An open API service indexing awesome lists of open source software.

https://github.com/cmdoret/dnaglider

Sliding window genome statistics on FASTA files
https://github.com/cmdoret/dnaglider

Last synced: 5 months ago
JSON representation

Sliding window genome statistics on FASTA files

Awesome Lists containing this project

README

          

## dnaglider

[![dnaglider](https://circleci.com/gh/cmdoret/dnaglider/tree/master.svg?style=shield)](https://circleci.com/gh/cmdoret/dnaglider/tree/master) [![Go Report Card](https://goreportcard.com/badge/github.com/cmdoret/dnaglider)](https://goreportcard.com/report/github.com/cmdoret/dnaglider) [![codecov](https://codecov.io/gh/cmdoret/dnaglider/branch/master/graph/badge.svg)](https://codecov.io/gh/cmdoret/dnaglider)

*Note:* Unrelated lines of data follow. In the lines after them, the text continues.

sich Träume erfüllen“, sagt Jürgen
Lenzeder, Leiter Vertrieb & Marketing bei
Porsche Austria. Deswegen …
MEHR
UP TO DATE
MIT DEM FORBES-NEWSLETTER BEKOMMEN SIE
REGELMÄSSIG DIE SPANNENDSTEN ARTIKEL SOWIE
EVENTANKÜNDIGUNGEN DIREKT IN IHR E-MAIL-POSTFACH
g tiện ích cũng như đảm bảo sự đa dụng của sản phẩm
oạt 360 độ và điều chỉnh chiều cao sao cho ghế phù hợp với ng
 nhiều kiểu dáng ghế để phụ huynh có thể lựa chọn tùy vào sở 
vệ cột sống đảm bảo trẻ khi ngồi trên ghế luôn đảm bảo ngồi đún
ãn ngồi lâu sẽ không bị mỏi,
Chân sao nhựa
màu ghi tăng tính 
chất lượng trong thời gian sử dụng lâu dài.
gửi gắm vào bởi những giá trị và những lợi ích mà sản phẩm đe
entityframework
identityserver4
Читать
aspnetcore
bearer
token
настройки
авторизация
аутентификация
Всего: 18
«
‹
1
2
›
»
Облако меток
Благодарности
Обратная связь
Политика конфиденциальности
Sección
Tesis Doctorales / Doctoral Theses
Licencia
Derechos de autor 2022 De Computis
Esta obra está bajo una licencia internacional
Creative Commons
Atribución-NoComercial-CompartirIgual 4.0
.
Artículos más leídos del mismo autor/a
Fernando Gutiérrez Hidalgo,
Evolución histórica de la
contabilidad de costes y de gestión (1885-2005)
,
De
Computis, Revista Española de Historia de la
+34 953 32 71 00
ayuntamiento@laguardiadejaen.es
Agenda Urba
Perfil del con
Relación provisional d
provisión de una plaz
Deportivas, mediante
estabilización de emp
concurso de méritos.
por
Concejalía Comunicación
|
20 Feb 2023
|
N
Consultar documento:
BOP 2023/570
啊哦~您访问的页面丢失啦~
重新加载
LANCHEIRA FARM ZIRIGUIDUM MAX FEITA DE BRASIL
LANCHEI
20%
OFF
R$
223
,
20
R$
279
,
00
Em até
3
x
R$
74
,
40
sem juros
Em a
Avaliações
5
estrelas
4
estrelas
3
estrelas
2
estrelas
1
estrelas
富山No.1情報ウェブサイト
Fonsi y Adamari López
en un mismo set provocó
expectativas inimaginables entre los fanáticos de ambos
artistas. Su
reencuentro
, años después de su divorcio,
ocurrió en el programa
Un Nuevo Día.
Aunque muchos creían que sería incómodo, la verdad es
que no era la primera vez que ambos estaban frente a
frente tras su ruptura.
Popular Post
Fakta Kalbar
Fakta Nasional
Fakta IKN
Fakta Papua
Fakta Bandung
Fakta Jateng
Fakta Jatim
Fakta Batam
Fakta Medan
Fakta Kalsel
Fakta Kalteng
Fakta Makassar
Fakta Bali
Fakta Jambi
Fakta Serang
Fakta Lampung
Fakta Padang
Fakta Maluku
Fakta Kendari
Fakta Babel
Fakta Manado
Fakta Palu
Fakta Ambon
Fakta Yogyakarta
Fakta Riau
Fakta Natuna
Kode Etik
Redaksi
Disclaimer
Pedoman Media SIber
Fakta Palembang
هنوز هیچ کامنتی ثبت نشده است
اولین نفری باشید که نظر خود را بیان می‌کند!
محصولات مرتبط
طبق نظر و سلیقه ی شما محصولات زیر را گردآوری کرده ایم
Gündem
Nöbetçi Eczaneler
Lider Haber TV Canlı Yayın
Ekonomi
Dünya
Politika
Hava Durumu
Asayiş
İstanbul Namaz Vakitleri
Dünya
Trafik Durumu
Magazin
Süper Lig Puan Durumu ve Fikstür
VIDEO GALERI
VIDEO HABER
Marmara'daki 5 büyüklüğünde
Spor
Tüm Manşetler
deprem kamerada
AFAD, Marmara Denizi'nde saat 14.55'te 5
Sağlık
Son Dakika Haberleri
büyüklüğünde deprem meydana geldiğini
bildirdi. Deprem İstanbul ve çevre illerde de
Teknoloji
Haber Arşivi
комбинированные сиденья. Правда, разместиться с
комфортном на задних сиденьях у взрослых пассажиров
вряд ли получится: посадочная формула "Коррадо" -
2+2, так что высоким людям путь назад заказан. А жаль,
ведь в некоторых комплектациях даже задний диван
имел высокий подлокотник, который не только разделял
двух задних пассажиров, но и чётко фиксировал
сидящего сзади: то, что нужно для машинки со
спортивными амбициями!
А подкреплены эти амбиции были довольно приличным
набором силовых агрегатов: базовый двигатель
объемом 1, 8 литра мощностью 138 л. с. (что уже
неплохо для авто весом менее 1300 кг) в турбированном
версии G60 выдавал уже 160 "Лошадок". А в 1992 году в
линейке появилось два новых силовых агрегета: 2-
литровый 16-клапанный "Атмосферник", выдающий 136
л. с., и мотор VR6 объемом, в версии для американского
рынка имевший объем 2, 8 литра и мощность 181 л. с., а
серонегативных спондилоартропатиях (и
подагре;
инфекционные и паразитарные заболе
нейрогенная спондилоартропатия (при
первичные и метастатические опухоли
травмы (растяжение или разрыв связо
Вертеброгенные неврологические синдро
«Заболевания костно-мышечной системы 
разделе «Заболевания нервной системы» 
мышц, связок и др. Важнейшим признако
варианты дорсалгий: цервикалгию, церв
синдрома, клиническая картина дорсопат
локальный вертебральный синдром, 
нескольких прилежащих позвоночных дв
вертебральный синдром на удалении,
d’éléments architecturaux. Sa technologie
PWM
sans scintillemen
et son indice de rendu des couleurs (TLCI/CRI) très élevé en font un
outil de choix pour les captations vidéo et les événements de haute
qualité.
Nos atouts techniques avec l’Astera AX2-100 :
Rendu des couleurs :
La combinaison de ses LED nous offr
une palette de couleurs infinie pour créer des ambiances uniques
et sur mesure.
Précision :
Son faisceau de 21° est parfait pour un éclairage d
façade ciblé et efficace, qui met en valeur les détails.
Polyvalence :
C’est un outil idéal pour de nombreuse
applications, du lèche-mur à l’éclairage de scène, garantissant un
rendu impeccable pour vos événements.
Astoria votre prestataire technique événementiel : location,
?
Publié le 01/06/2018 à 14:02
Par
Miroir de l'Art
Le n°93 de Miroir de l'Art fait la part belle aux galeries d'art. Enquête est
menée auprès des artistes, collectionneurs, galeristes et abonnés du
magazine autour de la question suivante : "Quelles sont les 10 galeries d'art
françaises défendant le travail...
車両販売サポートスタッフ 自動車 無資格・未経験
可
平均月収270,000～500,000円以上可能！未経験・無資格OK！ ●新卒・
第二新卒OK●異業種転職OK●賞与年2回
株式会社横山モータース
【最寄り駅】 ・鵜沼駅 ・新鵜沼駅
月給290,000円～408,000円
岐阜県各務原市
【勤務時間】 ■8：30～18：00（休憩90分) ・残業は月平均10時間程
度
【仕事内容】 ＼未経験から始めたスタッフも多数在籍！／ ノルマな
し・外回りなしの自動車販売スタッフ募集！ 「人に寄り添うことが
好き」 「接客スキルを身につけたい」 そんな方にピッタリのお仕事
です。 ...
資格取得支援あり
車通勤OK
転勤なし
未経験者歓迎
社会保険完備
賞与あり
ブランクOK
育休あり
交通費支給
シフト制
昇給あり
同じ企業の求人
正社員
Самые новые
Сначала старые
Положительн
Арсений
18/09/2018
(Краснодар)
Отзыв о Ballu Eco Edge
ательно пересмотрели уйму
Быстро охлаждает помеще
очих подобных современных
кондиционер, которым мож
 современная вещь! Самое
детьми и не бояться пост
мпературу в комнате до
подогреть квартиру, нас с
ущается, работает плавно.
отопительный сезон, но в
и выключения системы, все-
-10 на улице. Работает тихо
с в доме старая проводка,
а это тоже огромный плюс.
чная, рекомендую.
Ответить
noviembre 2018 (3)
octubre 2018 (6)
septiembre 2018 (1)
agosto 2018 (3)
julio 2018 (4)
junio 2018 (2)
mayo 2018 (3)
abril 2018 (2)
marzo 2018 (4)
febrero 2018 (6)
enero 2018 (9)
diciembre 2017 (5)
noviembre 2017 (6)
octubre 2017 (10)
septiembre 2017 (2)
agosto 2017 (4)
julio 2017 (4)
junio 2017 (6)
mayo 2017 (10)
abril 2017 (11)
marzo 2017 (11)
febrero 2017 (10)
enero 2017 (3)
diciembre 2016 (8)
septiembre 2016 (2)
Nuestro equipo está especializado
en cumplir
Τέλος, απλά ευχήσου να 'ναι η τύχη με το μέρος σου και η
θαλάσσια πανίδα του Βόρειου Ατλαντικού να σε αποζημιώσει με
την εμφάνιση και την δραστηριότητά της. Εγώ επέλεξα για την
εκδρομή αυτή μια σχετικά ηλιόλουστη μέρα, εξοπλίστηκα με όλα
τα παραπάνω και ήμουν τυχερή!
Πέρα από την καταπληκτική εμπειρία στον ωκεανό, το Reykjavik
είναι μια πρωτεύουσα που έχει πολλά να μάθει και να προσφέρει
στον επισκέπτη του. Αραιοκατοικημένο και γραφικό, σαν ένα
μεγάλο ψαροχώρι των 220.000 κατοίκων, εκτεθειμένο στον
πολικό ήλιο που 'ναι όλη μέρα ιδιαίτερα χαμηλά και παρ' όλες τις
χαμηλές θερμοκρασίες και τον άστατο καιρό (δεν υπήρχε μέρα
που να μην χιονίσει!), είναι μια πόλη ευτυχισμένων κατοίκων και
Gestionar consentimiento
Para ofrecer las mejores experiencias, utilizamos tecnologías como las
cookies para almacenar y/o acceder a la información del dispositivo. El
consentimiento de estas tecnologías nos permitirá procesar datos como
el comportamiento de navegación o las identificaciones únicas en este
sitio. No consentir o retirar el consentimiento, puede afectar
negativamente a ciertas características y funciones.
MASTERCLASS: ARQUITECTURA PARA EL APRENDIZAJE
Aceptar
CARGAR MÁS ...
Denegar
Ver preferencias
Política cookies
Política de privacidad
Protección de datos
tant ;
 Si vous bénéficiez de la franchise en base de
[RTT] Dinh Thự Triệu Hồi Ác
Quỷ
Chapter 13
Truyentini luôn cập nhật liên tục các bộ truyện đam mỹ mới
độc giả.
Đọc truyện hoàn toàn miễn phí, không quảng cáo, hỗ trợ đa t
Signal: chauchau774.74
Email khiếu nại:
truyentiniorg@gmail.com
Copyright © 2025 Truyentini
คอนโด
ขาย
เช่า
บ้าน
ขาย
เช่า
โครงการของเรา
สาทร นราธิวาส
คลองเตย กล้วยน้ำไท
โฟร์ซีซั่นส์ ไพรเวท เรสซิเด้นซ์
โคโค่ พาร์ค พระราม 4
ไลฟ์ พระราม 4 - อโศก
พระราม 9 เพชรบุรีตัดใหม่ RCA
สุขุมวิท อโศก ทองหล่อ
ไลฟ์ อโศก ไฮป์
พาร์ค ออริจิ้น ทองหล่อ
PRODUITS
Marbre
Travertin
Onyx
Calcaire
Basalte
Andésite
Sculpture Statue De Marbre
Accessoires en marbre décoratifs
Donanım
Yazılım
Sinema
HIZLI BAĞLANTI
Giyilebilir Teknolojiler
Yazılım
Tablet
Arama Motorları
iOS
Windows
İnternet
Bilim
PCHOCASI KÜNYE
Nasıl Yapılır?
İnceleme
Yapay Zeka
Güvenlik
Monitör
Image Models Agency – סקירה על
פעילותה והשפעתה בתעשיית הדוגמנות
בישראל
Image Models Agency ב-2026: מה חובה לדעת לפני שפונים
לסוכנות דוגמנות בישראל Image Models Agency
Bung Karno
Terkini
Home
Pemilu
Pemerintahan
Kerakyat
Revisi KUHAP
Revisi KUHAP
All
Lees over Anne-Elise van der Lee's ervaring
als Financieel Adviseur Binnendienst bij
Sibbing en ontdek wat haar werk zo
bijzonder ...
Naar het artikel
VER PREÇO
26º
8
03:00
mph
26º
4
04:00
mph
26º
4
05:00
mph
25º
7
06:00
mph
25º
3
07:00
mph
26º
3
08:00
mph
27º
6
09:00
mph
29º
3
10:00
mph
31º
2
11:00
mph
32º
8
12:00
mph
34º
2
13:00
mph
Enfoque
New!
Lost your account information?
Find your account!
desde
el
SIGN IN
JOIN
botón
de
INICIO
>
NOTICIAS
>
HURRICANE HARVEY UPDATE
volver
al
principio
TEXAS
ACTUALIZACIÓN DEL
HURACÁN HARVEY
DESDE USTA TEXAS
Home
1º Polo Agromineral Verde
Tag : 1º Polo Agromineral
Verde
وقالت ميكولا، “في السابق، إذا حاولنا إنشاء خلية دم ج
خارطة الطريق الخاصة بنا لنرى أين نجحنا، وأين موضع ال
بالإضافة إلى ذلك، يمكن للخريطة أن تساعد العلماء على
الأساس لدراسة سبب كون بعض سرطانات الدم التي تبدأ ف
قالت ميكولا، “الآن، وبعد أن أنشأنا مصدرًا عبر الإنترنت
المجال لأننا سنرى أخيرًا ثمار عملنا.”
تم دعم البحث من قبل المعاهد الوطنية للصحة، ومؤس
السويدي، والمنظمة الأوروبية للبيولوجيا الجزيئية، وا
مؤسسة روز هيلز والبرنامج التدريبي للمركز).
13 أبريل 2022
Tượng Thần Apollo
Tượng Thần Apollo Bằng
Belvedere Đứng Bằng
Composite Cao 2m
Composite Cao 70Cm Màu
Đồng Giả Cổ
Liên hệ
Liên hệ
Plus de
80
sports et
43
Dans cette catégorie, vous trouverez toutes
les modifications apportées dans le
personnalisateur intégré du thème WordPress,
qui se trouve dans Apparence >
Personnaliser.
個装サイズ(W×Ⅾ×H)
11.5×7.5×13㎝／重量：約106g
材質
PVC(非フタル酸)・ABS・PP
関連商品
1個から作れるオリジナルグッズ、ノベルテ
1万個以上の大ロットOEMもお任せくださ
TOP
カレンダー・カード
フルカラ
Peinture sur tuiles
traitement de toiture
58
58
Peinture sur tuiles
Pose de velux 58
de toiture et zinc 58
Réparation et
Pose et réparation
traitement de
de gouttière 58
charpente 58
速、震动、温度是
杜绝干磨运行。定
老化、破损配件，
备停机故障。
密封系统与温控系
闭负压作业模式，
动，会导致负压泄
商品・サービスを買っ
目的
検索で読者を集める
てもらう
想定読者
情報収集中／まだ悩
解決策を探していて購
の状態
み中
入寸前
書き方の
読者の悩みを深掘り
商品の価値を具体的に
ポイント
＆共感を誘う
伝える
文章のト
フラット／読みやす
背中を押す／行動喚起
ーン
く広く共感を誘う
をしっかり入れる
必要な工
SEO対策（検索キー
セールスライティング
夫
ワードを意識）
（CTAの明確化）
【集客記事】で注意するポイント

Command line utility to compute sliding window genome statistics from a fasta file.

### Installation:

If [go is installed](https://golang.org/doc/install) on the machine, the program can be built from source using:

```bash
go get -u github.com/cmdoret/dnaglider/dnaglider
```

Otherwise, binaries can be downloaded from the github repository's [releases page](https://github.com/cmdoret/dnaglider/releases).

### Usage:

dnaglider only requires a genome. You can also select a window size and what metrics to compute. For example to compute GC content and GC skew on 8 threads:

```bash
dnaglider -window 1000 -threads 8 -fields "GC,GCSKEW" -fasta ./mygenome.fasta -out gc_stats.tsv
```

Instead of working with input / output files, the program reads from stdin and write to stdout by default:

```bash
some command genome.fa | dnaglider -fields "GC,GCSKEW" | grep "chr10" > gc_stats_chr10.tsv
```
> Note: Streaming genomes through stdin doesn't work when using the KMER field, as computing k-mer divergence requires a 2-pass scan of the genome. When working with k-mers, specify the genome file using `-fasta` instead.

```
Usage of dnaglider:
-fasta string
Input genome. '-' reads from stdin. (default "-")
-fields string
Statistics to report in output fields. Multiple comma-separated values can be provided.
Valid fields are:
GC: GC content (0 to 1)
GCSKEW: G/C skew (-1 to 1)
ATSKEW: A/T skew (-1 to 1)
ENTRO: Information entropy of the sequence (0 to 1)
KMER: K-mer divergence from the reference (euclidean distance)
(default "GC")
-kmers string
Report k-mer divergence from the genome for the following k-mer lengths. Multiple comma separated values can be provided. This only has an effect if KMER is specified in -fields. (default "4")
-out string
Path to output file. '-' writes to stdout. (default "-")
-stride int
Step between windows. (default 100)
-threads int
Number of CPU threads (default 1)
-version
Version
-window int
Size of the sliding window. (default 100)
```

### Output:

The output files are tab-separated text files with one row per window. The first 3 columns indicate 1-based genomic coordinates and the following column contain statistics computed on the genome.